Try every possible combination of choices. With n items each having two states (include/exclude), the search space is 2ⁿ. Evaluating each combination takes O(n), giving O(n × 2ⁿ). The recursion stack or subset storage uses O(n) space.

GREEDY

O(n log n) time

O(1) space

Greedy algorithms typically sort the input (O(n log n)) then make a single pass (O(n)). The sort dominates. If the input is already sorted or the greedy choice can be computed without sorting, time drops to O(n). Proving greedy correctness (exchange argument) is harder than the implementation.

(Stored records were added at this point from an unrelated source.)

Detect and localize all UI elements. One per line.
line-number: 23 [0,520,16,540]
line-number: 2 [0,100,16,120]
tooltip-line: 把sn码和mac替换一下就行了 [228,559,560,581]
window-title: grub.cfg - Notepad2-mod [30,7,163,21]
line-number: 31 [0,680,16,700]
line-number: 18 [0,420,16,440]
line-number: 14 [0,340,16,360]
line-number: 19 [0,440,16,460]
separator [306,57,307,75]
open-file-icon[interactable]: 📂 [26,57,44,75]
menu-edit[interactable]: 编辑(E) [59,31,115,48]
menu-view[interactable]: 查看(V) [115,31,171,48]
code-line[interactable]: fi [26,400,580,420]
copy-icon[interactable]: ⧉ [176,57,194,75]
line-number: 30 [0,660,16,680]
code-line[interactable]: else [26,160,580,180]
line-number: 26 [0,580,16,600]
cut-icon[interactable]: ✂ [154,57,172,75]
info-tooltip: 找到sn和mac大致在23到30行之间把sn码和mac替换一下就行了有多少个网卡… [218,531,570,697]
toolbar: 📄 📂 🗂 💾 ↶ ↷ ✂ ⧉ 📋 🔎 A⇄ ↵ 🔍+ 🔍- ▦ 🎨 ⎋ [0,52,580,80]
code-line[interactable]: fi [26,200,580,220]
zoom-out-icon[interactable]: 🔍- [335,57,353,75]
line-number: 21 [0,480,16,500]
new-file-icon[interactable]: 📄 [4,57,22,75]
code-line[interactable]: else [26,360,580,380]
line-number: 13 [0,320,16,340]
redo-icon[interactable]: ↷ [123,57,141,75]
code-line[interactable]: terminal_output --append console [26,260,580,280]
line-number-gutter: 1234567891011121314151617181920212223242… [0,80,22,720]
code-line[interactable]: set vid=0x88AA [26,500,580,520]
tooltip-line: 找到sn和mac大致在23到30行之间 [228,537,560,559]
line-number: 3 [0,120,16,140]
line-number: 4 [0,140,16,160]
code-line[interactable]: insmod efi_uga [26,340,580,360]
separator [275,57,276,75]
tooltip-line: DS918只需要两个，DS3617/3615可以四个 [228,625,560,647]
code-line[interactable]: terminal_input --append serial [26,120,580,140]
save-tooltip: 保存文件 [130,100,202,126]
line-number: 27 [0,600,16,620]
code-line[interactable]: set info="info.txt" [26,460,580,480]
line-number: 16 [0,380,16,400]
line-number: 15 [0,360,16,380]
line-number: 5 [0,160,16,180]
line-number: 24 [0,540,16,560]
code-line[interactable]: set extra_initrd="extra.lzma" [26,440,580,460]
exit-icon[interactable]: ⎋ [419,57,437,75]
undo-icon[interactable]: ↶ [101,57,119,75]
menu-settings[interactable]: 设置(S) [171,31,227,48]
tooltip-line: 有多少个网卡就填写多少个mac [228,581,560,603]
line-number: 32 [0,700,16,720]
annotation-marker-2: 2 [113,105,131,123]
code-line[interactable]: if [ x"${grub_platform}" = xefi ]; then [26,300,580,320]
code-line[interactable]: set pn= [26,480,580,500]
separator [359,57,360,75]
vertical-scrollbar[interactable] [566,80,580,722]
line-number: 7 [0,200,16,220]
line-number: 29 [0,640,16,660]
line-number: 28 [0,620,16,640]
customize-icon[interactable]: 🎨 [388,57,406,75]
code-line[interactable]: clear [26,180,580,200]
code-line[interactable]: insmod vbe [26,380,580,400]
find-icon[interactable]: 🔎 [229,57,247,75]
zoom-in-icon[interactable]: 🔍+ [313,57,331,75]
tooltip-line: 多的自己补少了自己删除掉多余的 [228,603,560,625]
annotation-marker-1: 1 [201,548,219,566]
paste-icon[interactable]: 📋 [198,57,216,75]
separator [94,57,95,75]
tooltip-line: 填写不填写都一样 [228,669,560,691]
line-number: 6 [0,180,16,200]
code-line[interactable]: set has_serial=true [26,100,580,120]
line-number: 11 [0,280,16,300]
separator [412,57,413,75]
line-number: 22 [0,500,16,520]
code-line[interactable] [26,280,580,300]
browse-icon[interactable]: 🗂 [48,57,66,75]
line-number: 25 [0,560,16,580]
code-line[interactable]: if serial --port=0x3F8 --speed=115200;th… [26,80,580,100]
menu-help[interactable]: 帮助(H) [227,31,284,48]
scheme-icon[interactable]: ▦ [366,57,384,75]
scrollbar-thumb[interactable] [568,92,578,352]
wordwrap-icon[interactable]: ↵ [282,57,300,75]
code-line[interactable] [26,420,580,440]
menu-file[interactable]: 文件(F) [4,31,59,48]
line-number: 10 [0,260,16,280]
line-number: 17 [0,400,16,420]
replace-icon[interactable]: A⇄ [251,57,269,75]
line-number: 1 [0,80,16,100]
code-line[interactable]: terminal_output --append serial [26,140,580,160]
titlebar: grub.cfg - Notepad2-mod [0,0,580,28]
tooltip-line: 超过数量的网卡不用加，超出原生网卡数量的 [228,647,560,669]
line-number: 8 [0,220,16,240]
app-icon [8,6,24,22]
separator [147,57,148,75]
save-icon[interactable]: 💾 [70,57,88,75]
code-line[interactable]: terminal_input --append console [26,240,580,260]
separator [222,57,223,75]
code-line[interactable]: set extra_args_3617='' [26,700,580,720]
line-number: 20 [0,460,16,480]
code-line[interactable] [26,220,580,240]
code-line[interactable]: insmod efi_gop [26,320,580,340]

Shortcut: Sort + single pass → O(n log n). If no sort needed → O(n). The hard part is proving it works.

Coach Notes

Common Mistakes

Review these before coding to avoid predictable interview regressions.

Off-by-one on range boundaries

Wrong move: Loop endpoints miss first/last candidate.

Usually fails on: Fails on minimal arrays and exact-boundary answers.

Fix: Re-derive loops from inclusive/exclusive ranges before coding.

Using greedy without proof

Wrong move: Locally optimal choices may fail globally.

Usually fails on: Counterexamples appear on crafted input orderings.

Fix: Verify with exchange argument or monotonic objective before committing.